Are you really using SIMD on VGA text-mode video memory in x86-64 mode? This is amusing, but actually plausible in real life, and works as a use-case for some SIMD data manipulation.
However, if you're really reading from video memory then you might be doing uncached loads, which is bad and implies you should redesign your system so you don't have to do that. (See Ross's answer for suggestions)
On USWC video memory, you can get a big speedup from MOVNTDQA. See Intel's article, and a couple of my answers about NT loads: here and especially this one where I explain what the x86 ISA manuals say about NT loads not overriding the memory ordering semantics, so they're not weakly ordered unless you use them on weakly-ordered memory regions.

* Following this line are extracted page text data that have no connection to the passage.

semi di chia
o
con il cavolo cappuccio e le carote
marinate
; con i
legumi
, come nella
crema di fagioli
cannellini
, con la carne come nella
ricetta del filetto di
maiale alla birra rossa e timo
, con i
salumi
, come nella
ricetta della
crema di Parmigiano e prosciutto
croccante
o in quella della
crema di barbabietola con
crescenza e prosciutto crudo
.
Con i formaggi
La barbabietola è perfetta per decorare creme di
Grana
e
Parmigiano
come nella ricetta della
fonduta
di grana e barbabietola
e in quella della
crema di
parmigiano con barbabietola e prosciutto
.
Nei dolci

As you suspected, you won't find copy instructions in SIMD instruction sets; you have to do the data processing yourself in registers beween loads and stores. There isn't even a single SSE/AVX instruction that will do this for you. (ARM NEON's unzip instruction does solve the whole problem, though).
You should use SSE2 PACKUSWB, to pack two vectors of (signed) int16_t down to one vector of uint8_t. After zeroing the upper byte of each word element, saturating to 0..255 won't modify your data at all.
Here's a real (untested) loop that aligns the source pointer to minimize penalties from crossing cache-line boundaries, and uses some addressing-mode tricks to save instructions in the loop.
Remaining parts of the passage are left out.